Я актёр, и актёр хороший. Я играл для публики семь лет и изучил актёрские хитрости, и признаюсь, сплошное удовольствие наблюдать за молчащей толпой, когда публика смотрит, затаив дыхание, становясь свидетелем убийства или поцелуя. Удовольствие слышать бурные аплодисменты, приветственные возгласы, получать подарки, видеть молчаливое восхищение. Неприятно, когда зрители рассержены, простолюдины свистят, а по сцене с брызгами разлетаются гнилые фрукты, но это редкость. Мы, актёры, можем играть с публикой, как музыкант играет на лютне.
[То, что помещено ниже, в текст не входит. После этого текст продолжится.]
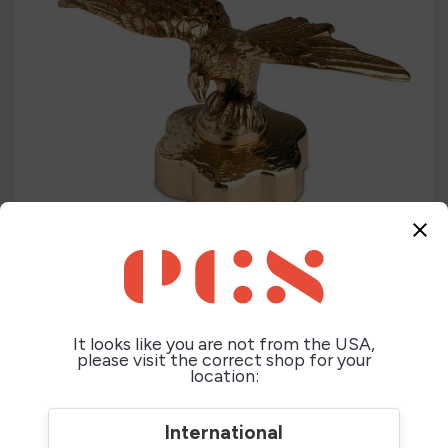
close
It looks like you are not from the USA,
please visit the correct shop for your
location:
International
Возможно, вы видели нас, платили пенсы, чтобы стоять внизу или сидеть повыше, в галереях, и если мы выполняли свою работу хорошо, то вам показалось, что это проще простого.
Но это нелегко. Чудовищно трудно. Я помню сэра Годфри, который злился, как дьявол, наставляя нас, мальчишек.
«То, что вы делаете — неестественно, — говорил он, рассекая воздух массивным берёзовым прутом, которым любил прогуляться по нашим голым задницам, — и я говорю не о ваших отвратительных репетициях, а о представлении. Быть на сцене — это неестественно, но теперь вы научитесь выглядеть естественно». И мы научились.
«Это обман, — говорил сэр Годфри, иногда стоя за спиной одного из нас и расстёгивая штаны, — столь же фальшивый, как сиськи у продажного содомита, но публика хочет быть обманутой, а вы — волшебники. И первый шаг для убеждения дурака — поверить самому! Вы должны верить, потому что, если не верите вы, то и они не поверят. Во имя Отца и Сына, мальчик, нагнись».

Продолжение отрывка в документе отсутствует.